Посылаются команды вот часть из них:
0xC8 – 0xCB: set motor 2
This command takes one data byte and returns nothing. It immediately sets the speed of the
specified motor equal to the data byte and the motor direction based on the two least significant
bits of the command byte. The direction bits work as follows:
00 = brake low (command 0xC0/0xC8)
01 = reverse (command 0xC1/0xC9)
10 = forward (command 0xC2/0xCA)
11 = brake low (command 0xC3/0xCB)
0xC4 – 0xC7: accelerate motor 1
0xCC – 0xCF: accelerate motor 2
This command takes one data byte and returns nothing. It sets the target speed of of the
specified motor equal to the data byte and the target motor direction based on the two least
significant bits of the command byte. The direction bits work as follows:
00 = brake low (command 0xC4/0xCC)
01 = reverse (command 0xC5/0xCD)
10 = forward (command 0xC6/0xCE)
11 = brake low (command 0xC7/0xCF)
Motor speed is updated 100 times per second. If it is below its target speed and if its current
direction is the same as its target direction, each update will adjust the speed by increasing it by
a tenth of its acceleration parameter. If it is above its target speed and its direction is in the
target direction, the update will merely set its speed equal to the target value (i.e. there is no
deceleration).
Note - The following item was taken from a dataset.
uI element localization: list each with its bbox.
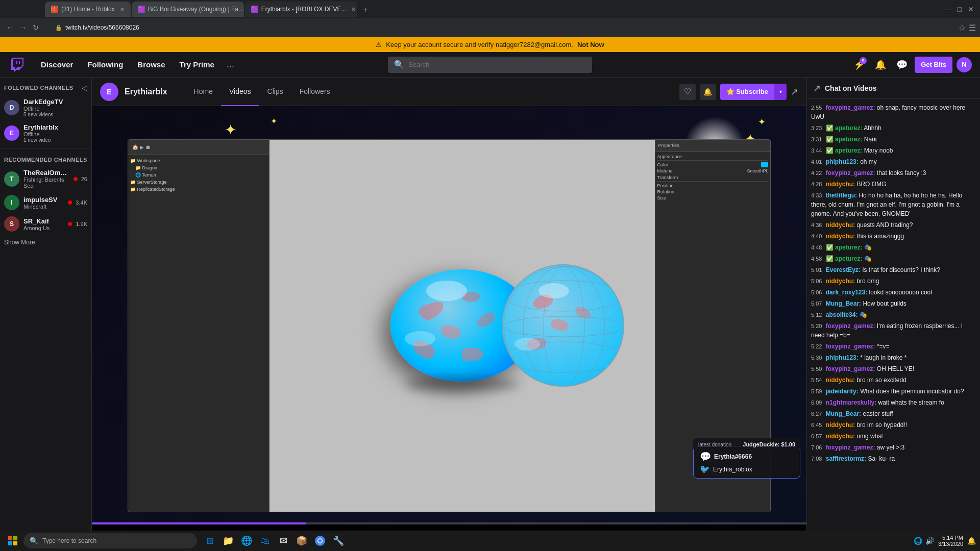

Every 10ms, the following acceleration logic is performed:
if motor speed < target speed, motor speed = motor speed + acceleration/10
if motor speed > target speed, motor speed = target speed
If the target direction differs from the current direction, the first update will brake the motor at
100% duty cycle for the amount of time specified by the its brake duration parameter. It will
then set the motor speed to zero and accelerate from there to the target speed in the target
direction.
If you intend to use the current-limiting feature of the TReX, you should use acceleration
commands to control your motor speed. This is because acceleration commands schedule
motor updates to happen as part of a fixed update cycle that also takes care of the current-
limiting logic. “Set motor” commands set the motor speed the instant they're received and will,
at least temporarily, override any current-limiting actions the TReX is taking. If you want to
limit your current but you don't want acceleration, set the acceleration parameter to zero; this
essentially requests infinite acceleration.
Note: acceleration does not apply to braking or to a speed decrease that does not also result in a
change of direction. Motor speed can also be influenced by current-limit settings, which add
additional considerations to the logic detailed in this section. Please see the current limit
section of the parameter documentation for more details.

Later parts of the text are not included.